Lately my pride has been getting the best of me.
When I read Anne Rice's novel, "Queen of the Damned" , back in 2002, I wanted to know what made the Queen turn evil and I got my answer.
For me, I think what turned me into a bitch was the day I decided to put my foot down and not let fuckers try to make me feel inferior anymore.
This is going to be such a silly blog.
My first brush with pride came in 1992, I was attending Haskell when it was Junior College and distinctly remember this Paiute girl giving me nasty looks when she drove by in her car and I didn't even know the bitch.
Its because of this instance that I've always resented anyone with an elitist attitude and have a tendency to withdraw myself from anyone who I think has poor character. Can you guys tell from this paragraph that I have trust issues? I can.
For me, trust is a very valuable commodity which is why if anyone wants to be in my circle, they have to earn it. I would expect no different in return.
My turning point didn't happen until years later, until then I just wondered around aimlessly trying to figure out who I was. The only thing I knew for sure, if complete strangers were going to shit on me than I at least needed to be able defend myself with a larger than life persona but how?
A few years later, some queen friends helped me soul search for my new identity and viola, this larger than life personality was birthed This new persona was confident, active, and ready to explore life with new eyes. This new persona was rooted in being flamboyant and just so out there.
And this is about the time where I started owning up to everything I did, regardless if my actions were positive or negative, I was going to embrace everything about it. Strangely enough, I found it very gratifying being the center of attention, whether it was on the dance floor, gossiping in the student cafeteria, or as it turned out later in life, being on stage.
In 1997 thats when I knew I had power, I invited my old queen friend - Jade to attend Haskell with me that semester to have fun! I needed a bff to go party and play volleyball with. We didn't care about trying to be on top of the social ladder or fitting in, we were there to have fun. Looking back, we really were the Romy & Michelle of Haskell that Spring. We didn't care what other people thought, we marched to our down drum and did everything our own way, so much so one our of straight guy friends, "Roy" , admitted to us that he never gave a fuck about what anybody thought of him at school except for me and Jade.

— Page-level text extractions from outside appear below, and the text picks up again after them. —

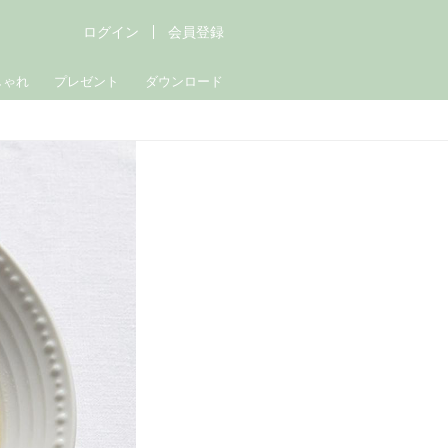
ログイン
会員登録
しゃれ
プレゼント
ダウンロード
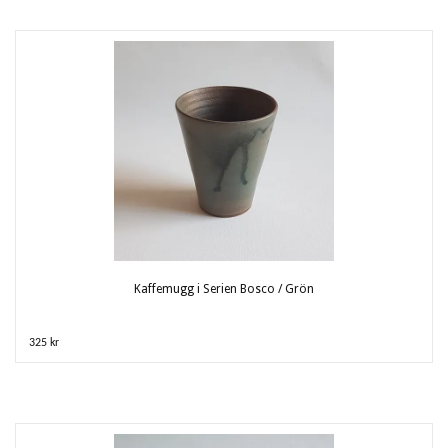
Kaffemugg i Serien Bosco / Grön
325 kr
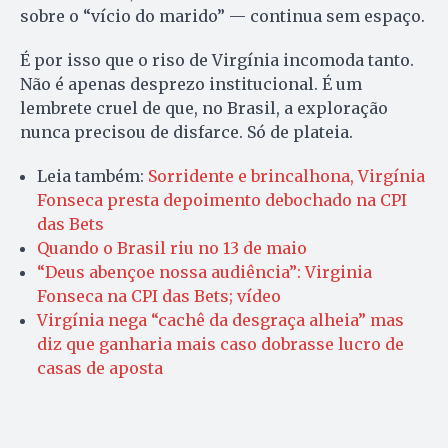
sobre o “vício do marido” — continua sem espaço.
É por isso que o riso de Virgínia incomoda tanto.
Não é apenas desprezo institucional. É um
lembrete cruel de que, no Brasil, a exploração
nunca precisou de disfarce. Só de plateia.
Leia também:
Sorridente e brincalhona, Virgínia
Fonseca presta depoimento debochado na CPI
das Bets
Quando o Brasil riu no 13 de maio
“Deus abençoe nossa audiência”: Virginia
Fonseca na CPI das Bets; vídeo
Virgínia nega “cachê da desgraça alheia” mas
diz que ganharia mais caso dobrasse lucro de
casas de aposta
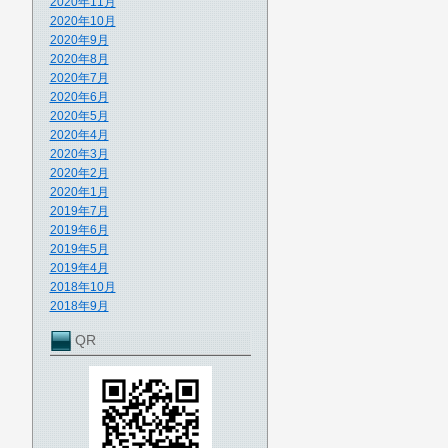
2020年11月
2020年10月
2020年9月
2020年8月
2020年7月
2020年6月
2020年5月
2020年4月
2020年3月
2020年2月
2020年1月
2019年7月
2019年6月
2019年5月
2019年4月
2018年10月
2018年9月
QR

And to be honest, we only giggled at Roy because we would catch him acting like a girl and he didn't even know it, to us that was funny. And then in another instance, a two spirited friend admitted to me & Jade that he talked to his therapist about us a lot. Wow, what do you say to something like that? I don't know how that made Jade feel but I felt incredibly flattered. At the end of the semester during the Graduation Powwow, it became clear to us we were under everyones radar whether we wanted to be or not. I distinctly remember the family of a graduating friend commenting, "look at those queens, we've only been here 2 days and we keep seeing them everywhere" . Haha, I attribute that to wearing the right color on the right day.
My first intervention came in circ 1999, when another queen friend with many many more years of experience pulled me aside and said, "stop being a bitch" . And I said, "why" ? She basically said it was a waste of time. In 2000, thats when I heard another one of my queen mentors say, "I think we created a monster" . That made me giggle because it was probably true.
During this time, it wasn't all bad, I'd also like to think I did things for myself to build positive character. Like sobering up and also volunteering my time to lots of community events. And then in some odd way I then became a social pillar for the school, somehow my presence there kept the school stable. This is what I call using power responsibly, if I could affect someone elses life in a positive way, then thats what I was going to be about. By then Jade was gone and I was still there because I was serious about school, I wanted that piece of paper that validated all the energy and hard work I was putting into my education.
If anyone has ever experienced my bitchy side, it was most likely because I felt like I've had to defend myself. I'm not the type of person who goes around picking fights. Thats not me and never has. I've always stayed in my lane and tried to do things that enhance my life. And the last thing I'd ever want to do is make someone else feel shitty.
If anyone read this blog and feels that I still need to grow up, I've been trying.